____ DATA EXTRACT

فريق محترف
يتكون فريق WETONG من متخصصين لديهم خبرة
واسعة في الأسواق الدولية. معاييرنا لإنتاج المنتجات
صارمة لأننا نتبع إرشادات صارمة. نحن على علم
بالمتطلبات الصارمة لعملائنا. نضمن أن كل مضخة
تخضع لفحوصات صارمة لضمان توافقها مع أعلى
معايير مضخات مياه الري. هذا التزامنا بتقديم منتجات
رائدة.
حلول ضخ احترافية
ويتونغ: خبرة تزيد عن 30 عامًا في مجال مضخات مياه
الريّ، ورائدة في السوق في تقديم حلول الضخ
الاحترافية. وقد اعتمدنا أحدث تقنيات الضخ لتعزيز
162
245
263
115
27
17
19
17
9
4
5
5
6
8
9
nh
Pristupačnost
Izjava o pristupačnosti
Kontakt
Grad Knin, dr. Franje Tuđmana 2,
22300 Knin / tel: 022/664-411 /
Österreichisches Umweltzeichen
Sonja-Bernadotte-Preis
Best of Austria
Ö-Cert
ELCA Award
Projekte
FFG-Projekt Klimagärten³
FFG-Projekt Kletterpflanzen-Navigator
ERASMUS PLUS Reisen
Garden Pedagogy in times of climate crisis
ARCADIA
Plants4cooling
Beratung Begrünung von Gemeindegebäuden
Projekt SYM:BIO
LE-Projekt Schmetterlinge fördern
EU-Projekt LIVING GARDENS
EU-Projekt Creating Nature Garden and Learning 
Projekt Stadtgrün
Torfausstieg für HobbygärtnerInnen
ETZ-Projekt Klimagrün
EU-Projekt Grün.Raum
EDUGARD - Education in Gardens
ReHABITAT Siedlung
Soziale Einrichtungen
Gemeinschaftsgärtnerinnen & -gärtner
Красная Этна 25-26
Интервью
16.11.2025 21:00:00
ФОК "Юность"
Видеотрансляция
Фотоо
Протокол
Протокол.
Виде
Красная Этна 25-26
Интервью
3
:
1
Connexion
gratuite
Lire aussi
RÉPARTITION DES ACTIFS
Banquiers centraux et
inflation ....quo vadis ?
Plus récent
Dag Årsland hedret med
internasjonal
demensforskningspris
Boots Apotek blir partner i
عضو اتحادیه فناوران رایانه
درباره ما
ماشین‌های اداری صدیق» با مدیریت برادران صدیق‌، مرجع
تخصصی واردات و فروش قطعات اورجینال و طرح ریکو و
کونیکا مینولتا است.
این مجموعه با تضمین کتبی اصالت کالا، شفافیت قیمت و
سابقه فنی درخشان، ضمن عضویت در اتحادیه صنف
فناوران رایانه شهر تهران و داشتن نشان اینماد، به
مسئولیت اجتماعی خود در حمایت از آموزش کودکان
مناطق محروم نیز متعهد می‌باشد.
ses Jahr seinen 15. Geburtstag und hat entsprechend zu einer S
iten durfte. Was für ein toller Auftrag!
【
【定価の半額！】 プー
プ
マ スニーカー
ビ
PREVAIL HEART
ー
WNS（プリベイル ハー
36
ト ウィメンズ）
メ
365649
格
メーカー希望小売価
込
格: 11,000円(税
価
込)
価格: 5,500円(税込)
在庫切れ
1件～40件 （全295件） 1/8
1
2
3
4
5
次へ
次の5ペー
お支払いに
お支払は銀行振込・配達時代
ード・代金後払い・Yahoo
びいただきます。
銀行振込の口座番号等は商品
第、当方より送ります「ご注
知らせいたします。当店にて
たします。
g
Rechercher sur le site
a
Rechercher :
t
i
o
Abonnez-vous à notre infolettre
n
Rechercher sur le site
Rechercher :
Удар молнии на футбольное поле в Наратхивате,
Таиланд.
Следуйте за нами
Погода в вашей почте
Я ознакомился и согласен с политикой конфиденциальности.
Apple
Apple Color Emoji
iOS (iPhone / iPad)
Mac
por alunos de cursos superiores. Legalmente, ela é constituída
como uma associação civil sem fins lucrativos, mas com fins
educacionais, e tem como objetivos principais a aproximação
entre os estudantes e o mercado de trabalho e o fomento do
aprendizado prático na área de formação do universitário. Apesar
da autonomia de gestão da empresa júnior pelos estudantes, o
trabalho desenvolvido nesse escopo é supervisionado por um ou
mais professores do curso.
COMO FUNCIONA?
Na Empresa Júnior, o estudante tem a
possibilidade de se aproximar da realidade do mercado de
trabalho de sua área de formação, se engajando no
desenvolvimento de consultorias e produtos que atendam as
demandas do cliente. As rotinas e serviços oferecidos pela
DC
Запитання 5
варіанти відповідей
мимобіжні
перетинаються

________

[TASK DETAILS] Lines from the top of the data above through the line with "ReHABITAT Siedlung", both ends included: copy them exactly, nothing more.

[OUTPUT BELOW]
فريق محترف
يتكون فريق WETONG من متخصصين لديهم خبرة
واسعة في الأسواق الدولية. معاييرنا لإنتاج المنتجات
صارمة لأننا نتبع إرشادات صارمة. نحن على علم
بالمتطلبات الصارمة لعملائنا. نضمن أن كل مضخة
تخضع لفحوصات صارمة لضمان توافقها مع أعلى
معايير مضخات مياه الري. هذا التزامنا بتقديم منتجات
رائدة.
حلول ضخ احترافية
ويتونغ: خبرة تزيد عن 30 عامًا في مجال مضخات مياه
الريّ، ورائدة في السوق في تقديم حلول الضخ
الاحترافية. وقد اعتمدنا أحدث تقنيات الضخ لتعزيز
162
245
263
115
27
17
19
17
9
4
5
5
6
8
9
nh
Pristupačnost
Izjava o pristupačnosti
Kontakt
Grad Knin, dr. Franje Tuđmana 2,
22300 Knin / tel: 022/664-411 /
Österreichisches Umweltzeichen
Sonja-Bernadotte-Preis
Best of Austria
Ö-Cert
ELCA Award
Projekte
FFG-Projekt Klimagärten³
FFG-Projekt Kletterpflanzen-Navigator
ERASMUS PLUS Reisen
Garden Pedagogy in times of climate crisis
ARCADIA
Plants4cooling
Beratung Begrünung von Gemeindegebäuden
Projekt SYM:BIO
LE-Projekt Schmetterlinge fördern
EU-Projekt LIVING GARDENS
EU-Projekt Creating Nature Garden and Learning 
Projekt Stadtgrün
Torfausstieg für HobbygärtnerInnen
ETZ-Projekt Klimagrün
EU-Projekt Grün.Raum
EDUGARD - Education in Gardens
ReHABITAT Siedlung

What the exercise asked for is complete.